When you reach the line containing "Erreichbarkeit in den Ferien" in the records below, start copying exactly, and stop once you have copied the line containing "können so auch".
═══ RECORD EXTRACTS
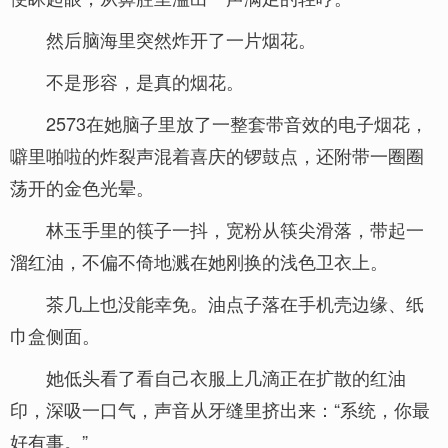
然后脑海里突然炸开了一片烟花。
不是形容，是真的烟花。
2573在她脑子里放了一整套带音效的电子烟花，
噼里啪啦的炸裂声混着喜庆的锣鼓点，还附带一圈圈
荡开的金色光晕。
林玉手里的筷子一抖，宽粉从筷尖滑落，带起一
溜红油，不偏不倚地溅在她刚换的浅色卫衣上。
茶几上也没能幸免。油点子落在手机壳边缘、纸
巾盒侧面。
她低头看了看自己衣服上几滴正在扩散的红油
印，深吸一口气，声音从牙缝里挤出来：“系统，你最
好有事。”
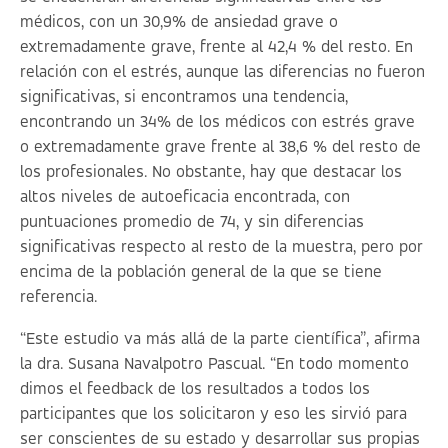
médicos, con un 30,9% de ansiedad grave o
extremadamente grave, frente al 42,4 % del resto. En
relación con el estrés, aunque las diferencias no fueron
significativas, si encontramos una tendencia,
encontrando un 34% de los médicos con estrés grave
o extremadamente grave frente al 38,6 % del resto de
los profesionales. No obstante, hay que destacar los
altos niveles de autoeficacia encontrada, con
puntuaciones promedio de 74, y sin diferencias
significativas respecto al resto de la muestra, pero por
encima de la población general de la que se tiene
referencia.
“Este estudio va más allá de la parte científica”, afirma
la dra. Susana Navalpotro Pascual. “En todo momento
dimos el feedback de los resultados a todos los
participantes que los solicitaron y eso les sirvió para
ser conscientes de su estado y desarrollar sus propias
══════
═══ RECORD EXTRACTS
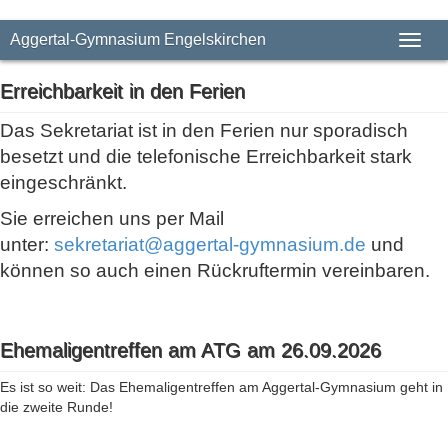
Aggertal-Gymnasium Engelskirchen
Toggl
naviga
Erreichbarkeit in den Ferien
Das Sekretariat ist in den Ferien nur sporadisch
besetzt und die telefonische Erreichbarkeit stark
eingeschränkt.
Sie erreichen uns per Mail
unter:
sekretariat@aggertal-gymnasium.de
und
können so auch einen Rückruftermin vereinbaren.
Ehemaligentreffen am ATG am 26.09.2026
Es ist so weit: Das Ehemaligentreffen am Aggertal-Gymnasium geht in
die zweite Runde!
══════
ANSWER |
Erreichbarkeit in den Ferien
Das Sekretariat ist in den Ferien nur sporadisch
besetzt und die telefonische Erreichbarkeit stark
eingeschränkt.
Sie erreichen uns per Mail
unter:
sekretariat@aggertal-gymnasium.de
und
können so auch einen Rückruftermin vereinbaren.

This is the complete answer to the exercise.